Queste prime giornate della XIX legislatura, insomma, sono state già più che sufficienti per assistere, da parte di politici e media, a un vero “festival del non senso”, nel quale sono finite nel tritacarne persino entità come il Movimento per la vita e i Centri di aiuto alla vita, descritti quasi come “covi” di fondamentalismo cattivo, quando sono “luoghi” di persone costruiti per dare sostegno alle debolezze più grandi e tragiche. Si rasenta l’intimidazione. E si fa venir meno, ben oltre il merito dei temi evocati (sui quali pure ci sarebbe parecchio da dire controcorrente), il principio base di ogni democrazia: il pieno riconoscimento reciproco delle parti politiche, cioè quella piattaforma in base alla quale i punti di vista diversi sono tutti legittimi e da approfondire nella libera discussione parlamentare.

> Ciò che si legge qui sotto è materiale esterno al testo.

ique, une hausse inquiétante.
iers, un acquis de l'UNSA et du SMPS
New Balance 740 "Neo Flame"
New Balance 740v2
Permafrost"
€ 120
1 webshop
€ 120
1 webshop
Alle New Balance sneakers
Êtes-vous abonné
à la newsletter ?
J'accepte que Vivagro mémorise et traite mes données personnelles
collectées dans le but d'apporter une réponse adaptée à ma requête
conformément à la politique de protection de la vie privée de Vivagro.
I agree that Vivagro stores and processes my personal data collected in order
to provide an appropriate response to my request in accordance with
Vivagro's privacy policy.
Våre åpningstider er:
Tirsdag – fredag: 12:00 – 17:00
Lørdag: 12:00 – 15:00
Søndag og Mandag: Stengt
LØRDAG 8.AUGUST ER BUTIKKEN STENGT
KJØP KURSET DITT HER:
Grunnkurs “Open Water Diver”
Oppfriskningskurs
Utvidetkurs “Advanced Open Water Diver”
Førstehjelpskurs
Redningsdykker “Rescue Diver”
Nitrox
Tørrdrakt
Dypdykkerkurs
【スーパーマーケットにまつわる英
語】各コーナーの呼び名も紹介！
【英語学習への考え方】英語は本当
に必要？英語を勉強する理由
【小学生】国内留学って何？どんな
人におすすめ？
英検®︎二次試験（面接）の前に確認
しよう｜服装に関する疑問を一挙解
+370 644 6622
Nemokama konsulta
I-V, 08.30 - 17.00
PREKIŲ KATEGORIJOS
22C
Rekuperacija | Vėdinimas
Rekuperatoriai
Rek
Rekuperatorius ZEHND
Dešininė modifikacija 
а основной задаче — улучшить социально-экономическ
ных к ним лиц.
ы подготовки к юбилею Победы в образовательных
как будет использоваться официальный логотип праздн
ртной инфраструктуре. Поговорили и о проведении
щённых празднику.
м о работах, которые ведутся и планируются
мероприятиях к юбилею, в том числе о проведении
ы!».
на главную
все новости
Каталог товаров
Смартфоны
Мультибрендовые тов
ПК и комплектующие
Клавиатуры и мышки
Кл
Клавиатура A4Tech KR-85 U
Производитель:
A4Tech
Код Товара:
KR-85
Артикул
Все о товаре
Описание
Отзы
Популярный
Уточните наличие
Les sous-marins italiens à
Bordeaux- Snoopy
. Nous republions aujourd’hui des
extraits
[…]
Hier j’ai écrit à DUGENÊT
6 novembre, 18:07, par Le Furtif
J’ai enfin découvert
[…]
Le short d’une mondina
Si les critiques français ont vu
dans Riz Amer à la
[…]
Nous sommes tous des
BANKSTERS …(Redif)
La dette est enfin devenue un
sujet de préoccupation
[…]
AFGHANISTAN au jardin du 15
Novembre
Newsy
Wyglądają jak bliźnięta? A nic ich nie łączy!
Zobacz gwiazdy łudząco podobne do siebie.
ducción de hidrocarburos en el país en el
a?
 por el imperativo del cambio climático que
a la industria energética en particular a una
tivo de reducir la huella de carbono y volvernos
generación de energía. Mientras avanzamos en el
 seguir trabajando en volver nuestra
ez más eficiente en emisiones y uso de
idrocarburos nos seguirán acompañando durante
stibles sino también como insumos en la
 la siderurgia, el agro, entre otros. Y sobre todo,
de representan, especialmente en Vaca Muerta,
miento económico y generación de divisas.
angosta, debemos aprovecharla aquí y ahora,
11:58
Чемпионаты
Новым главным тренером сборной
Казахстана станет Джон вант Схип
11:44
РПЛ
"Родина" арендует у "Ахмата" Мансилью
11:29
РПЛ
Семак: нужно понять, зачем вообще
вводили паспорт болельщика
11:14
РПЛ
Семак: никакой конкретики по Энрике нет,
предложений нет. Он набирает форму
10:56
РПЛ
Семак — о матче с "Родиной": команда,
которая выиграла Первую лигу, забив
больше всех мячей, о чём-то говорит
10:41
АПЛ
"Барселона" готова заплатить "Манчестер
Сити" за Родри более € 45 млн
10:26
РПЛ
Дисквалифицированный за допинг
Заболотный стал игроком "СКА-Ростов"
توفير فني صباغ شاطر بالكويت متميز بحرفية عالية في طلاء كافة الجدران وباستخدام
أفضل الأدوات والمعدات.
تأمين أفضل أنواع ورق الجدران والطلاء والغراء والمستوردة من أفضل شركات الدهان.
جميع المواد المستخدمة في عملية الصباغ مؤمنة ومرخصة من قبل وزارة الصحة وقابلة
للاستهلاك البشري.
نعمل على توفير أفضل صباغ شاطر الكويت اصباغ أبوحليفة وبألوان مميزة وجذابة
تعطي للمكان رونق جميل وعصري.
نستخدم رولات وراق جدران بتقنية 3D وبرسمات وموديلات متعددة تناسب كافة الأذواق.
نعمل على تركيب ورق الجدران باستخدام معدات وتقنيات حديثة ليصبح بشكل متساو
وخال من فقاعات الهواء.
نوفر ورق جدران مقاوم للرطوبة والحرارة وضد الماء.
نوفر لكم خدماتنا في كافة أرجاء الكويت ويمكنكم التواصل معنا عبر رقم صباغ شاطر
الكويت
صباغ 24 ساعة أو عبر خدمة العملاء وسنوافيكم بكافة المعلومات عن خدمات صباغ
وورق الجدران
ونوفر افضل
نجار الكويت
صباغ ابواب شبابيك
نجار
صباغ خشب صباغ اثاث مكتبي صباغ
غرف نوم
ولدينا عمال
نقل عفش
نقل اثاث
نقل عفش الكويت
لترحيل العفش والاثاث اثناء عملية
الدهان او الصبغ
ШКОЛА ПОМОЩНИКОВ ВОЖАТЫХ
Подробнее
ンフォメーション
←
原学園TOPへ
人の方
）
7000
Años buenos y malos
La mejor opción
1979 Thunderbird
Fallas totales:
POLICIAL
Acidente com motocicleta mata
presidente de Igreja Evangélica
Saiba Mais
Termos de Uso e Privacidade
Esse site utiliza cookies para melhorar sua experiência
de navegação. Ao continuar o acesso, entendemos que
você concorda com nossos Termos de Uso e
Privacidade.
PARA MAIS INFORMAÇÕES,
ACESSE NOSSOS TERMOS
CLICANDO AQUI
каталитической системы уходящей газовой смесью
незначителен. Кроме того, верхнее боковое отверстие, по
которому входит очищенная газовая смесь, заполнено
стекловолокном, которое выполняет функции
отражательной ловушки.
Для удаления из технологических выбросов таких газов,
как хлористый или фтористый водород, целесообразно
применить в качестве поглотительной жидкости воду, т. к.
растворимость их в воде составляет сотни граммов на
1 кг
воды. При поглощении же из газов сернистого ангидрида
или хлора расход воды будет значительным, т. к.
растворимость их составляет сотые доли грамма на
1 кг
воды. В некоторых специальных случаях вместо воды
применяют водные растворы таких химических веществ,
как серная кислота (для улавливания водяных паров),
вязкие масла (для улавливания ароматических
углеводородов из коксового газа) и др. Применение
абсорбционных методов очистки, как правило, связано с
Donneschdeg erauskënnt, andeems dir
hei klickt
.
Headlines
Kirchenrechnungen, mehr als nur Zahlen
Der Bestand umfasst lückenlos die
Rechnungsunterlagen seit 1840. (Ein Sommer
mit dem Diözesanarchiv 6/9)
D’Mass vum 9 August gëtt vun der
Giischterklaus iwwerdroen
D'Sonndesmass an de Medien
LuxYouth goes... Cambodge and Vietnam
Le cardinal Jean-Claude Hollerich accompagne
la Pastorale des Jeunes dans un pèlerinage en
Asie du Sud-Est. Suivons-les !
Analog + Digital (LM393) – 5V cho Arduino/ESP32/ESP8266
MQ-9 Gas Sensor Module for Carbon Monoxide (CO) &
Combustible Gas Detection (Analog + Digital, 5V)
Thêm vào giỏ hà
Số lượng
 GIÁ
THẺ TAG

No, invece: per certi ambienti pseudoprogressisti quello che va fuori dal pensiero dominante su temi eticamente sensibili dev’essere subito bollato come oscurantista e gretto. Arrivando anche a trascurare un particolare fondamentale, ovvero che nella storia della democrazia italiana i cattolici, al di là delle etichettature partitiche, sono stati sempre rispettosi della volontà delle maggioranze di turno, anche oltre i propri convincimenti personali e di fede. È un’attitudine che dovrebbe ispirare certi autoproclamati laici, impegnati a misurare la bontà delle idee altrui con l’unico metro della maggiore o minore aderenza al proprio pensiero, specie sul terreno del cosiddetto “principio di autodeterminazione”. È l’antico vizio di reputarsi gli unici a “pensarla giusta”. Ma questo è puro e semplice pregiudizio. E senza rispetto reciproco è difficile andar lontano.